• **ASSIGNMENT**
Skip the images and restate every line of the records exactly.

• **SUPPLIED MATERIAL**
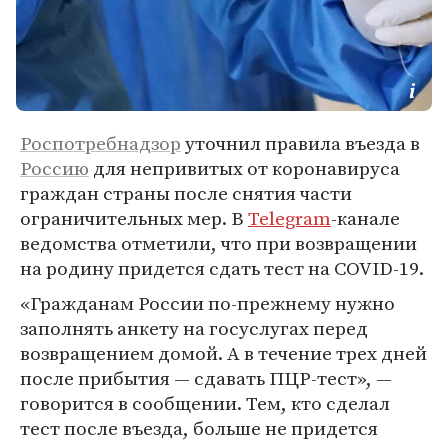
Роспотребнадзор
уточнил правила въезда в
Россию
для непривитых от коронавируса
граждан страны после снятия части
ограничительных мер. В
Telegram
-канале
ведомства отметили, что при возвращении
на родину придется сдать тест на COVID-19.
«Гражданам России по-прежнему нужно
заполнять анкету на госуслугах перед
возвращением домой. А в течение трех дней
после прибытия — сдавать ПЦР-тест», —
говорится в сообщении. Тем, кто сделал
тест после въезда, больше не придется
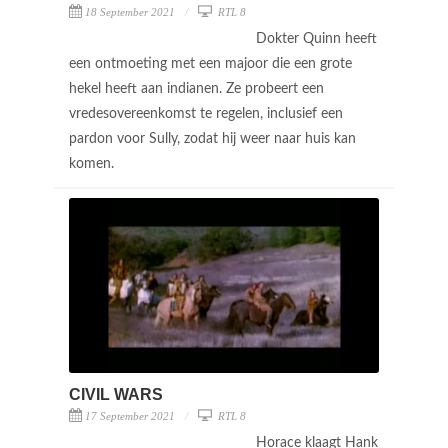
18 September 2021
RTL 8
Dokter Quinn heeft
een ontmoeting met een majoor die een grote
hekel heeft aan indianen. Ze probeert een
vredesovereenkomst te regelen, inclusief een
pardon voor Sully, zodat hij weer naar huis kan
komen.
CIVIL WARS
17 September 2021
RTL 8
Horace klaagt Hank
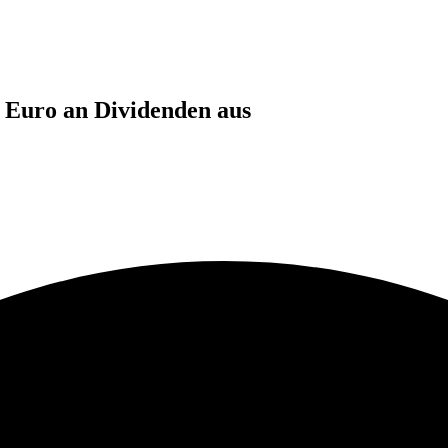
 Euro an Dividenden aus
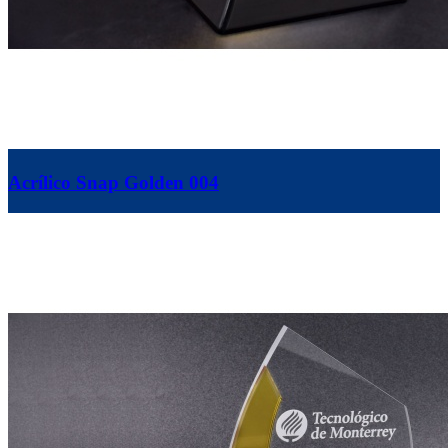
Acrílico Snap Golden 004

• **SOLUTION**
Роспотребнадзор
уточнил правила въезда в
Россию
для непривитых от коронавируса
граждан страны после снятия части
ограничительных мер. В
Telegram
-канале
ведомства отметили, что при возвращении
на родину придется сдать тест на COVID-19.
«Гражданам России по-прежнему нужно
заполнять анкету на госуслугах перед
возвращением домой. А в течение трех дней
после прибытия — сдавать ПЦР-тест», —
говорится в сообщении. Тем, кто сделал
тест после въезда, больше не придется
18 September 2021
RTL 8
Dokter Quinn heeft
een ontmoeting met een majoor die een grote
hekel heeft aan indianen. Ze probeert een
vredesovereenkomst te regelen, inclusief een
pardon voor Sully, zodat hij weer naar huis kan
komen.
CIVIL WARS
17 September 2021
RTL 8
Horace klaagt Hank
 Euro an Dividenden aus
Acrílico Snap Golden 004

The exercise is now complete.